» Work instruction: Take the data below and copy exactly the lines starting at the one with "for the ultimate playability and" and finishing at the one with "Can be printed with any of our", both included.

[Stored data entries]
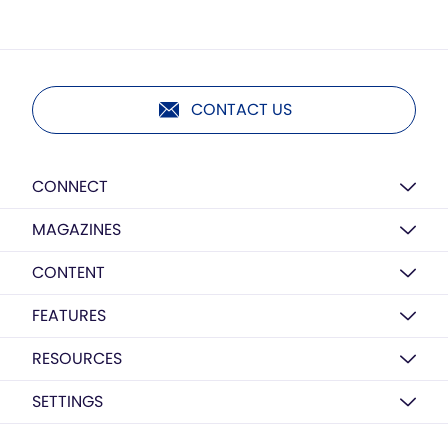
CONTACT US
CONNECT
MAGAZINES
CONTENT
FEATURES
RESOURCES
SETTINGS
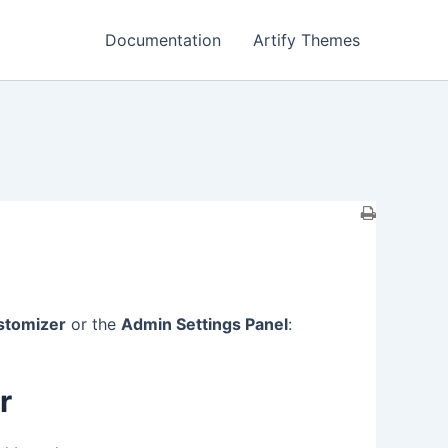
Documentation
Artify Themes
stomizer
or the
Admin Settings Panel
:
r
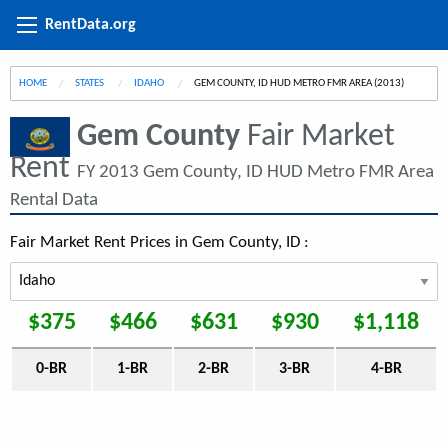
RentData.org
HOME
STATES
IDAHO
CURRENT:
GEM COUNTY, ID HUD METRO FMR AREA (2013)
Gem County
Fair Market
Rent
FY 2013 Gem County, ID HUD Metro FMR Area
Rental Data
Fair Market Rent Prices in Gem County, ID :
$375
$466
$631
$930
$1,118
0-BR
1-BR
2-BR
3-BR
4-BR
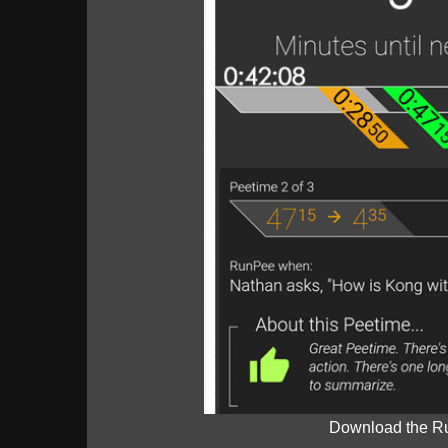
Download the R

--

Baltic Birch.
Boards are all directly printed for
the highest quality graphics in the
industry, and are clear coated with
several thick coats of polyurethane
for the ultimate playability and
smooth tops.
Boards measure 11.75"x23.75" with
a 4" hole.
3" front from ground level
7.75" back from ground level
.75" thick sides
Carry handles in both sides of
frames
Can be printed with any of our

» Result for this exercise:
for the ultimate playability and
smooth tops.
Boards measure 11.75"x23.75" with
a 4" hole.
3" front from ground level
7.75" back from ground level
.75" thick sides
Carry handles in both sides of
frames
Can be printed with any of our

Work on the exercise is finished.